╭─ THE RECORDS

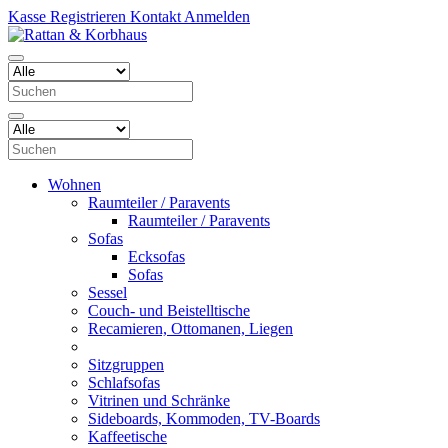
Kasse
Registrieren
Kontakt
Anmelden
Wohnen
Raumteiler / Paravents
Raumteiler / Paravents
Sofas
Ecksofas
Sofas
Sessel
Couch- und Beistelltische
Recamieren, Ottomanen, Liegen
Sitzgruppen
Schlafsofas
Vitrinen und Schränke
Sideboards, Kommoden, TV-Boards
Kaffeetische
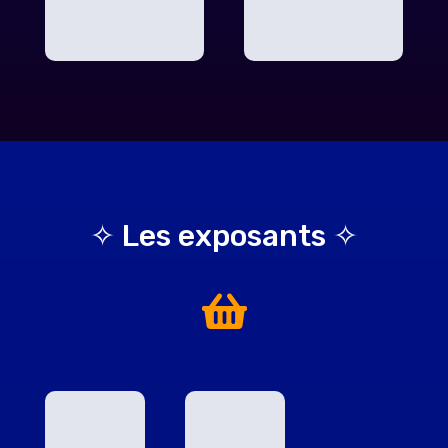
✧ Les exposants ✧

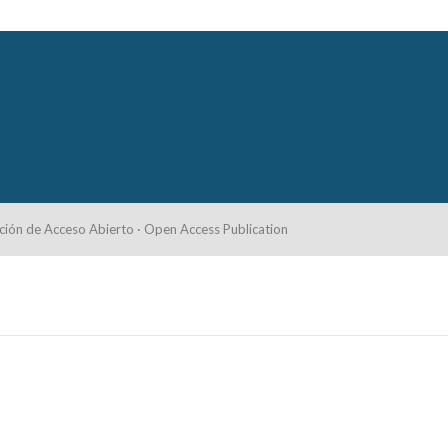
ción de Acceso Abierto · Open Access Publication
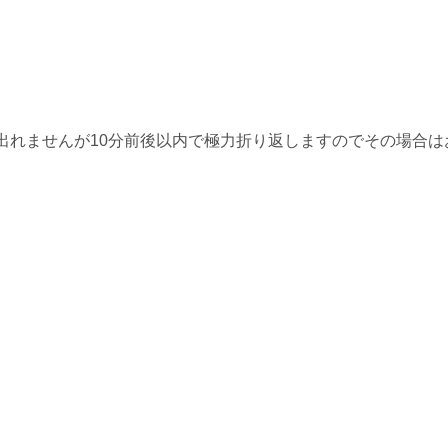
出れませんが10分前後以内で極力折り返しますのでその場合は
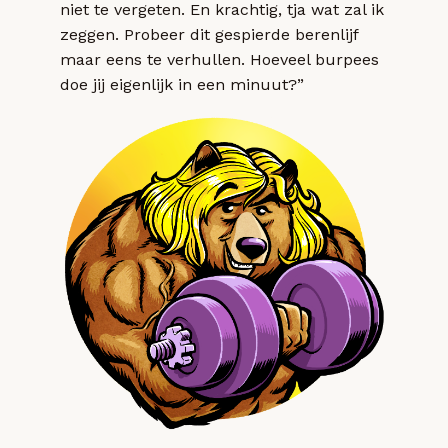
niet te vergeten. En krachtig, tja wat zal ik
zeggen. Probeer dit gespierde berenlijf
maar eens te verhullen. Hoeveel burpees
doe jij eigenlijk in een minuut?”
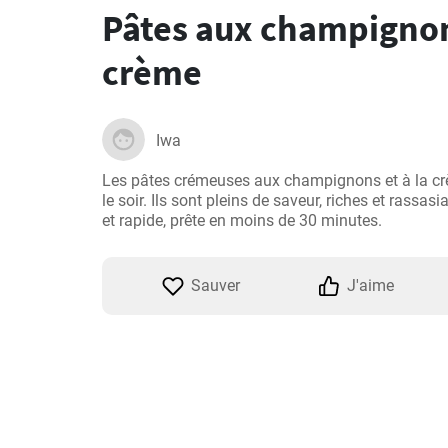
Pâtes aux champignons
crème
Iwa
Les pâtes crémeuses aux champignons et à la crèm
le soir. Ils sont pleins de saveur, riches et rassasi
et rapide, prête en moins de 30 minutes.
Sauver
J'aime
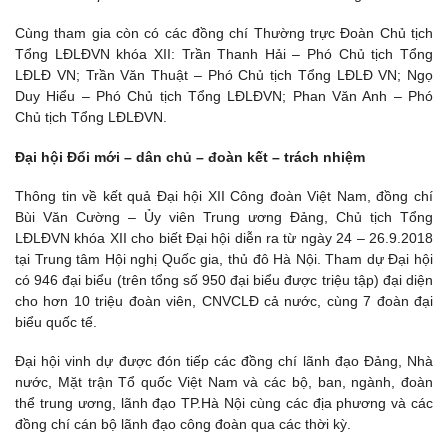
Cùng tham gia còn có các đồng chí Thường trực Đoàn Chủ tịch
Tổng LĐLĐVN khóa XII: Trần Thanh Hải – Phó Chủ tịch Tổng
LĐLĐ VN; Trần Văn Thuật – Phó Chủ tịch Tổng LĐLĐ VN; Ngọ
Duy Hiểu – Phó Chủ tịch Tổng LĐLĐVN; Phan Văn Anh – Phó
Chủ tịch Tổng LĐLĐVN.
Đại hội Đổi mới – dân chủ – đoàn kết – trách nhiệm
Thông tin về kết quả Đại hội XII Công đoàn Việt Nam, đồng chí
Bùi Văn Cường – Ủy viên Trung ương Đảng, Chủ tịch Tổng
LĐLĐVN khóa XII cho biết Đại hội diễn ra từ ngày 24 – 26.9.2018
tại Trung tâm Hội nghị Quốc gia, thủ đô Hà Nội. Tham dự Đại hội
có 946 đại biểu (trên tổng số 950 đại biểu được triệu tập) đại diện
cho hơn 10 triệu đoàn viên, CNVCLĐ cả nước, cùng 7 đoàn đại
biểu quốc tế.
Đại hội vinh dự được đón tiếp các đồng chí lãnh đạo Đảng, Nhà
nước, Mặt trận Tổ quốc Việt Nam và các bộ, ban, ngành, đoàn
thể trung ương, lãnh đạo TP.Hà Nội cùng các địa phương và các
đồng chí cán bộ lãnh đạo công đoàn qua các thời kỳ.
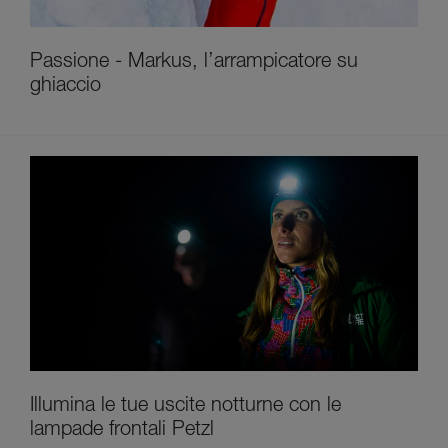
Passione - Markus, l’arrampicatore su
ghiaccio
Illumina le tue uscite notturne con le
lampade frontali Petzl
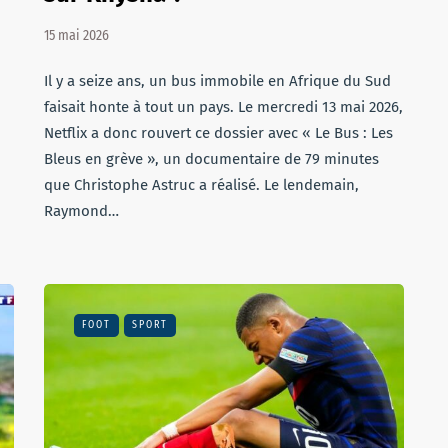
15 mai 2026
Il y a seize ans, un bus immobile en Afrique du Sud
faisait honte à tout un pays. Le mercredi 13 mai 2026,
Netflix a donc rouvert ce dossier avec « Le Bus : Les
Bleus en grève », un documentaire de 79 minutes
que Christophe Astruc a réalisé. Le lendemain,
Raymond…
FOOT
SPORT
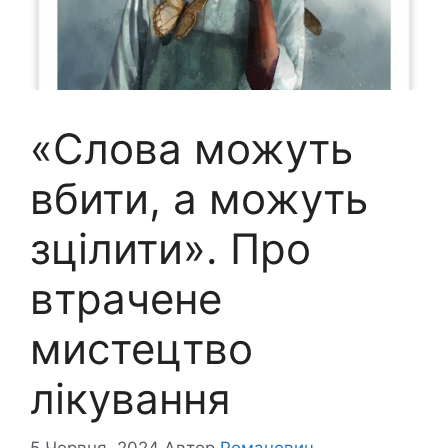
«Слова можуть
вбити, а можуть
зцілити». Про
втрачене
мистецтво
лікування
5 Червня, 2024
Автор
Романович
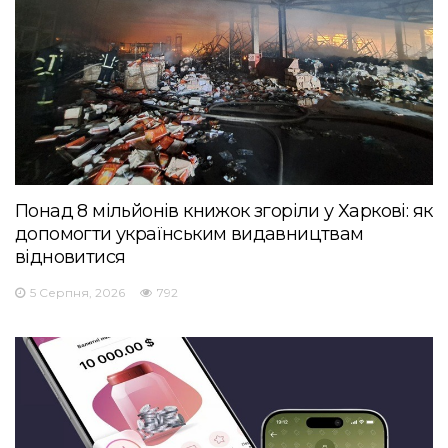
Понад 8 мільйонів книжок згоріли у Харкові: як
допомогти українським видавництвам
відновитися
5 Серпня, 2026
792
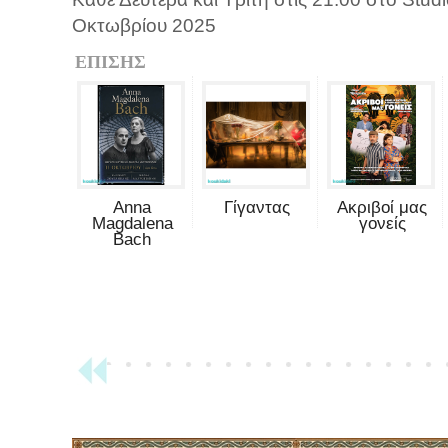
Οκτωβρίου 2025
ΕΠΙΣΗΣ
Anna
Γίγαντας
Ακριβοί μας
Magdalena
γονείς
Bach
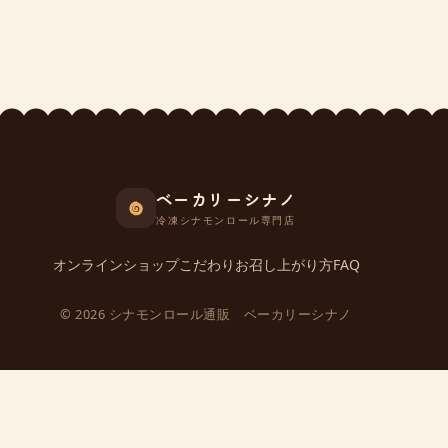
ベーカリーシナノ
冷凍シナモンロール専門店
オンラインショップ
こだわり
お召し上がり方
FAQ
© 2026 シナモンロール通販 ベーカリーシナノ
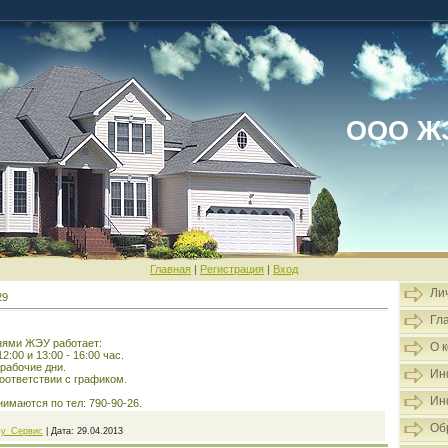
ООО Ж
Главная
|
Регистрация
|
Вход
Ли
29
Гл
нями ЖЭУ работает:
О 
12:00 и 13:00 - 16:00 час.
нерабочие дни.
Ин
соответствии с графиком.
Ин
имаются по тел: 790-90-26.
Об
у_Сервис
|
Дата:
29.04.2013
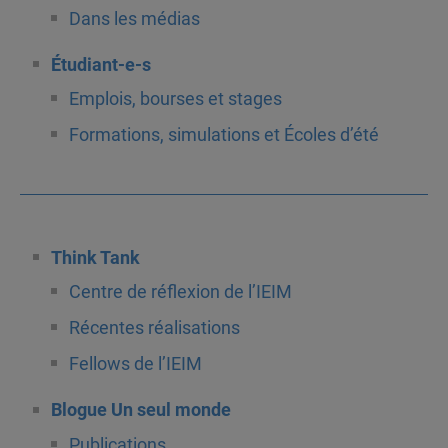
Dans les médias
Étudiant-e-s
Emplois, bourses et stages
Formations, simulations et Écoles d’été
Think Tank
Centre de réflexion de l’IEIM
Récentes réalisations
Fellows de l’IEIM
Blogue Un seul monde
Publications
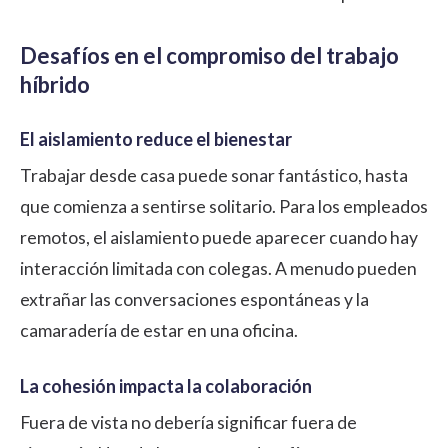
Desafíos en el compromiso del trabajo
híbrido
El aislamiento reduce el bienestar
Trabajar desde casa puede sonar fantástico, hasta
que comienza a sentirse solitario. Para los empleados
remotos, el aislamiento puede aparecer cuando hay
interacción limitada con colegas. A menudo pueden
extrañar las conversaciones espontáneas y la
camaradería de estar en una oficina.
La cohesión impacta la colaboración
Fuera de vista no debería significar fuera de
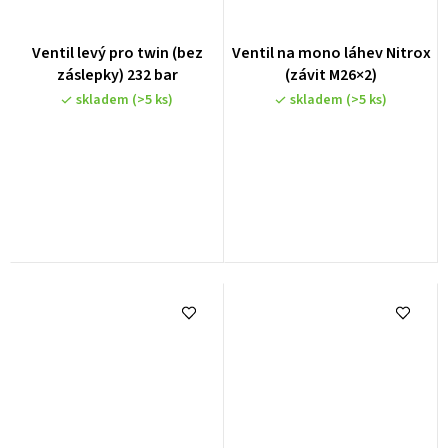
Ventil levý pro twin (bez
Ventil na mono láhev Nitrox
záslepky) 232 bar
(závit M26×2)
skladem
(>5 ks)
skladem
(>5 ks)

╰─

## WORK REQUEST
Pictures don't belong in the copy. Restate all the entries exactly.

## EXERCISE ANSWER
Kasse
Registrieren
Kontakt
Anmelden
Wohnen
Raumteiler / Paravents
Raumteiler / Paravents
Sofas
Ecksofas
Sofas
Sessel
Couch- und Beistelltische
Recamieren, Ottomanen, Liegen
Sitzgruppen
Schlafsofas
Vitrinen und Schränke
Sideboards, Kommoden, TV-Boards
Kaffeetische
✧ Les exposants ✧

ción de Acceso Abierto · Open Access Publication
出れませんが10分前後以内で極力折り返しますのでその場合は
niet te vergeten. En krachtig, tja wat zal ik
zeggen. Probeer dit gespierde berenlijf
maar eens te verhullen. Hoeveel burpees
doe jij eigenlijk in een minuut?”
Pâtes aux champignons
crème
Iwa
Les pâtes crémeuses aux champignons et à la crèm
le soir. Ils sont pleins de saveur, riches et rassasi
et rapide, prête en moins de 30 minutes.
Sauver
J'aime
Cùng tham gia còn có các đồng chí Thường trực Đoàn Chủ tịch
Tổng LĐLĐVN khóa XII: Trần Thanh Hải – Phó Chủ tịch Tổng
LĐLĐ VN; Trần Văn Thuật – Phó Chủ tịch Tổng LĐLĐ VN; Ngọ
Duy Hiểu – Phó Chủ tịch Tổng LĐLĐVN; Phan Văn Anh – Phó
Chủ tịch Tổng LĐLĐVN.
Đại hội Đổi mới – dân chủ – đoàn kết – trách nhiệm
Thông tin về kết quả Đại hội XII Công đoàn Việt Nam, đồng chí
Bùi Văn Cường – Ủy viên Trung ương Đảng, Chủ tịch Tổng
LĐLĐVN khóa XII cho biết Đại hội diễn ra từ ngày 24 – 26.9.2018
tại Trung tâm Hội nghị Quốc gia, thủ đô Hà Nội. Tham dự Đại hội
có 946 đại biểu (trên tổng số 950 đại biểu được triệu tập) đại diện
cho hơn 10 triệu đoàn viên, CNVCLĐ cả nước, cùng 7 đoàn đại
biểu quốc tế.
Đại hội vinh dự được đón tiếp các đồng chí lãnh đạo Đảng, Nhà
nước, Mặt trận Tổ quốc Việt Nam và các bộ, ban, ngành, đoàn
thể trung ương, lãnh đạo TP.Hà Nội cùng các địa phương và các
đồng chí cán bộ lãnh đạo công đoàn qua các thời kỳ.
Passione - Markus, l’arrampicatore su
ghiaccio
Illumina le tue uscite notturne con le
lampade frontali Petzl
15 mai 2026
Il y a seize ans, un bus immobile en Afrique du Sud
faisait honte à tout un pays. Le mercredi 13 mai 2026,
Netflix a donc rouvert ce dossier avec « Le Bus : Les
Bleus en grève », un documentaire de 79 minutes
que Christophe Astruc a réalisé. Le lendemain,
Raymond…
FOOT
SPORT
«Слова можуть
вбити, а можуть
зцілити». Про
втрачене
мистецтво
лікування
5 Червня, 2024
Автор
Романович
Понад 8 мільйонів книжок згоріли у Харкові: як
допомогти українським видавництвам
відновитися
5 Серпня, 2026
792
Οκτωβρίου 2025
ΕΠΙΣΗΣ
Anna
Γίγαντας
Ακριβοί μας
Magdalena
γονείς
Bach
ベーカリーシナノ
冷凍シナモンロール専門店
オンラインショップ
こだわり
お召し上がり方
FAQ
© 2026 シナモンロール通販 ベーカリーシナノ
ООО Ж
Главная
|
Регистрация
|
Вход
Ли
29
Гл
нями ЖЭУ работает:
О 
12:00 и 13:00 - 16:00 час.
нерабочие дни.
Ин
соответствии с графиком.
Ин
имаются по тел: 790-90-26.
Об
у_Сервис
|
Дата:
29.04.2013
Dans les médias
Étudiant-e-s
Emplois, bourses et stages
Formations, simulations et Écoles d’été
Think Tank
Centre de réflexion de l’IEIM
Récentes réalisations
Fellows de l’IEIM
Blogue Un seul monde
Publications
Desafíos en el compromiso del trabajo
híbrido
El aislamiento reduce el bienestar
Trabajar desde casa puede sonar fantástico, hasta
que comienza a sentirse solitario. Para los empleados
remotos, el aislamiento puede aparecer cuando hay
interacción limitada con colegas. A menudo pueden
extrañar las conversaciones espontáneas y la
camaradería de estar en una oficina.
La cohesión impacta la colaboración
Fuera de vista no debería significar fuera de
Ventil levý pro twin (bez
Ventil na mono láhev Nitrox
záslepky) 232 bar
(závit M26×2)
skladem
(>5 ks)
skladem
(>5 ks)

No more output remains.